The centres were launched in 1999 to give support to disadvantaged children under 4 years old and their families by providing access to early education, childcare, health and family support.
As part of a nationwide evaluation funded by what is now the Department for Children, Schools and Families, researchers found that the centres which had managed to make good links with ethnic minority communities had gathered data on who was using their services and developed outreach work.
Others had abandoned the attempt, they discovered.
Some found that black and ethnic minority parents were put off by the idea that the services were for disadvantaged families, or were generally suspicious of state assistance.
The report Sure Start and Black and Minority Ethnic Populations noted there had been particular difficulty reaching the Bangladeshi community and some centres "had simply given up trying".
"Their marginalisation could be exacerbated by racism, for example, where white parents had told Bangladeshi parents that they could not use the facilities," it said.
The researchers from Hull, Leeds and York universities concluded that creating links was "challenging, slow and costly".
The study was carried out at 12 centres across England serving areas where minority populations ranged from 2 per cent to 70 per cent.
The study found outreach work was "critical" and the report recommended targeting health support and social events at particular ethnic groups, employing staff from local minorites, and providing translation services.
Portsmouth Sure Start, working with the council's ethnic minority achievement service, won a national award in 2004 for its work with Bangladeshi women.
Marshada Chowdhury and Ranu Islam, community cohesion officers, set up weekly drop-in groups for Bangladeshi women. Mrs Chowdhury said: "It is about being sensitive to the fact that Bangladeshi women have many roles and responsibilities around the home.
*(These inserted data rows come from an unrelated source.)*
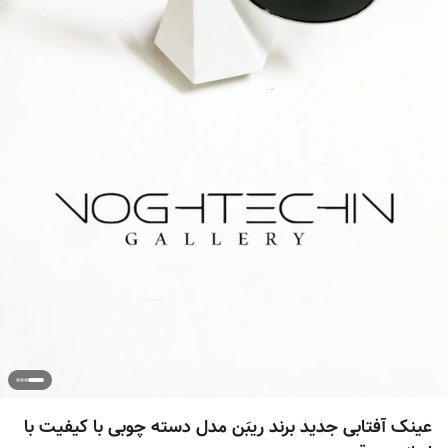
عینک آفتابی جدید برند ریبَن مدل دسته چوبی با کیفیت با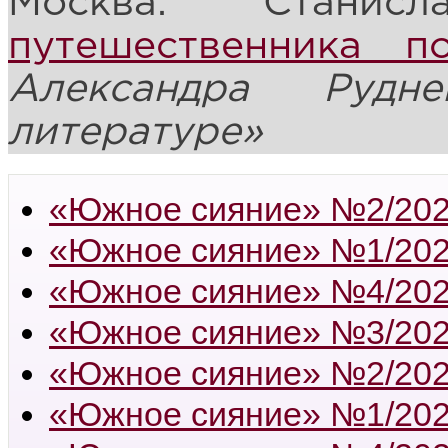
Москва: Стани
путешественника п
Александра Рудн
литературе»
«Южное сияние» №2/20
«Южное сияние» №1/20
«Южное сияние» №4/20
«Южное сияние» №3/20
«Южное сияние» №2/20
«Южное сияние» №1/20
"We started with a coffee morning and said women could bring their families as well.
"We also did home visits and spoke to the families, explaining that if their daughter-in-law learnt English it would benefit the children and the whole family.
"At the drop-in sessions we introduced women to local services, such as the local library. Then when the women were confident enough, they could use those services themselves."
In 2005, findings from the Government concluded some of the most alienated families did worse in Sure Start areas than those in similar communities elsewhere, although there were some small benefits for children from relatively less disadvantaged families.
The 524 original local programmes are now being rebranded as Sure Start Children's Centres. The goal is for 3,500 children's centres to be open by 2010.